Children in the state’s five largest cities accounted for nearly 45 percent of all hospitalizations and emergency room visits in the 0 to 14-year age group.

According to the report, from 1999 to 2000, there were 30 asthma related emergency room visits for children age 0 to 14 from Newtown. There were 11 asthma related hospitalizations from Newtown during the same time period.

Danbury Hospital recently received the 2004 Connecticut Hospital Association Community Service Award for its Pediatric Asthma Management Program, which was developed in 1996 by Dr Dworkin in response to an increase in the number of children being diagnosed with asthma in the hospital’s service area.

The award, sponsored each year by the Connecticut Hospital Association and the Department of Public Health, recognizes a Connecticut hospital that has made an outstanding contribution to the health of its community.

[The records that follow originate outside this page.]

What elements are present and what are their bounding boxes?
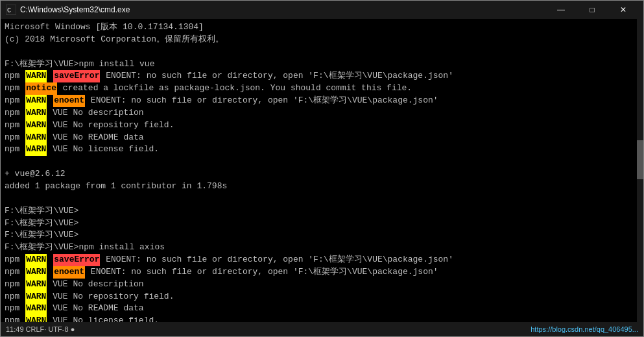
close-button[interactable]: ✕: [608, 1, 638, 19]
terminal-line: added 1 package from 1 contributor in 1.…: [5, 181, 639, 193]
scrollbar[interactable]: [637, 19, 643, 322]
terminal-line: npm WARN VUE No license field.: [5, 315, 639, 322]
scrollbar-thumb[interactable]: [637, 140, 643, 179]
terminal-line: npm WARN VUE No description: [5, 279, 639, 291]
terminal-line: F:\框架学习\VUE>npm install vue: [5, 58, 639, 71]
terminal-line: npm WARN VUE No license field.: [5, 144, 639, 156]
cmd-icon: C: [6, 5, 16, 15]
terminal-line: F:\框架学习\VUE>: [5, 205, 639, 218]
terminal-line: npm WARN enoent ENOENT: no such file or …: [5, 266, 639, 279]
svg-text:C: C: [7, 7, 11, 14]
terminal-line: [5, 193, 639, 205]
minimize-button[interactable]: —: [546, 1, 576, 19]
window: C C:\Windows\System32\cmd.exe — □ ✕ Micr…: [0, 0, 644, 337]
terminal-line: F:\框架学习\VUE>: [5, 218, 639, 230]
window-title: C:\Windows\System32\cmd.exe: [20, 5, 130, 14]
terminal-line: [5, 46, 639, 58]
terminal-line: [5, 156, 639, 168]
terminal-line: npm WARN saveError ENOENT: no such file …: [5, 254, 639, 266]
terminal-line: F:\框架学习\VUE>npm install axios: [5, 242, 639, 254]
terminal-line: Microsoft Windows [版本 10.0.17134.1304]: [5, 21, 639, 34]
status-bar: 11:49 CRLF· UTF-8 ● https://blog.csdn.ne…: [1, 322, 643, 336]
status-right: https://blog.csdn.net/qq_406495...: [531, 325, 638, 333]
terminal-line: npm WARN VUE No repository field.: [5, 291, 639, 303]
maximize-button[interactable]: □: [577, 1, 607, 19]
terminal-line: npm WARN VUE No README data: [5, 132, 639, 144]
terminal-line: npm WARN saveError ENOENT: no such file …: [5, 70, 639, 82]
title-bar: C C:\Windows\System32\cmd.exe — □ ✕: [1, 1, 643, 19]
terminal-line: npm WARN VUE No README data: [5, 303, 639, 315]
title-bar-left: C C:\Windows\System32\cmd.exe: [6, 5, 130, 15]
status-left: 11:49 CRLF· UTF-8 ●: [6, 325, 75, 333]
terminal-line: + vue@2.6.12: [5, 168, 639, 181]
terminal-line: npm WARN VUE No repository field.: [5, 119, 639, 132]
window-controls: — □ ✕: [546, 1, 638, 19]
terminal-line: npm notice created a lockfile as package…: [5, 82, 639, 95]
terminal-line: npm WARN enoent ENOENT: no such file or …: [5, 95, 639, 107]
terminal-line: npm WARN VUE No description: [5, 107, 639, 119]
terminal-line: F:\框架学习\VUE>: [5, 229, 639, 242]
terminal-body[interactable]: Microsoft Windows [版本 10.0.17134.1304] (…: [1, 19, 643, 322]
terminal-line: (c) 2018 Microsoft Corporation。保留所有权利。: [5, 34, 639, 46]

Danbury Hospital debuted the American Lung Association’s “Open Airways for Schools” program to educate children, parents, school personnel, and pediatricians on asthma and medication management.

The program, open to all school districts and pediatricians in the hospital’s service area, has seen significant results since the program was initiated eight years ago. Asthma-related school absences are down 50 percent since the program started, while asthma-related hospital admissions and asthma-related emergency department visits declined by 72 percent and 25 percent respectively.